▶ Activity: The job is to find each line in the entries holding the string "target" and copy that line.

▶ Provided information:
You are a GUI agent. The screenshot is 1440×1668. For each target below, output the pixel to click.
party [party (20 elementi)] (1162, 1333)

---

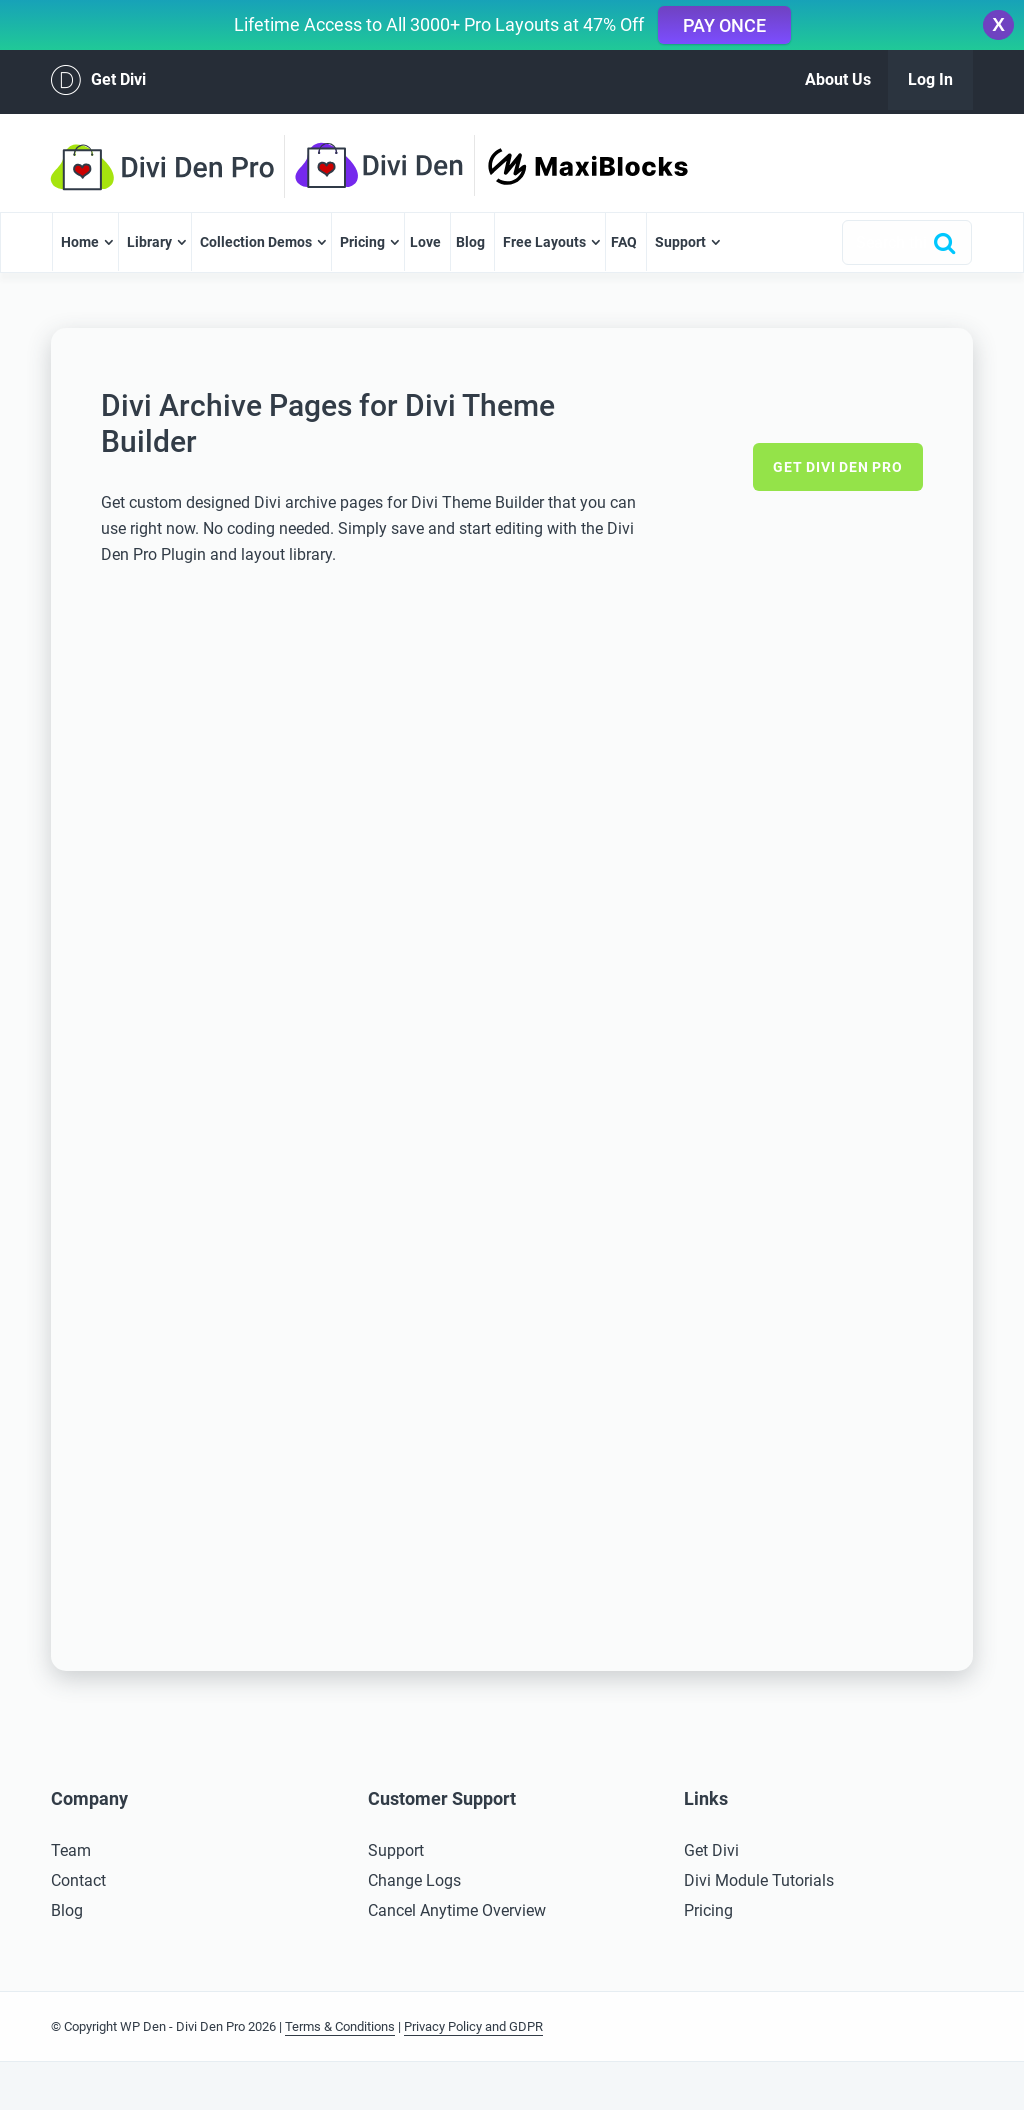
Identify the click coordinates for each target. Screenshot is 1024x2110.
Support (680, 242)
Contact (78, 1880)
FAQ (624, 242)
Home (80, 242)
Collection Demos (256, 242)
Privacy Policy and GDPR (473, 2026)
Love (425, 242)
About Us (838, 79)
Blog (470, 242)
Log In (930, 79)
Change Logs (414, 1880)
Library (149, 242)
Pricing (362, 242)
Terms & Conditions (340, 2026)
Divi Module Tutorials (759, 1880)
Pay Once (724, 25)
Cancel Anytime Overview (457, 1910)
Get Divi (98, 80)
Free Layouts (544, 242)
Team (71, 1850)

▶ Solved exercise:
You are a GUI agent. The screenshot is 1440×1668. For each target below, output the pixel to click.
Identify the click coordinates for each target. Screenshot is 1024x2110.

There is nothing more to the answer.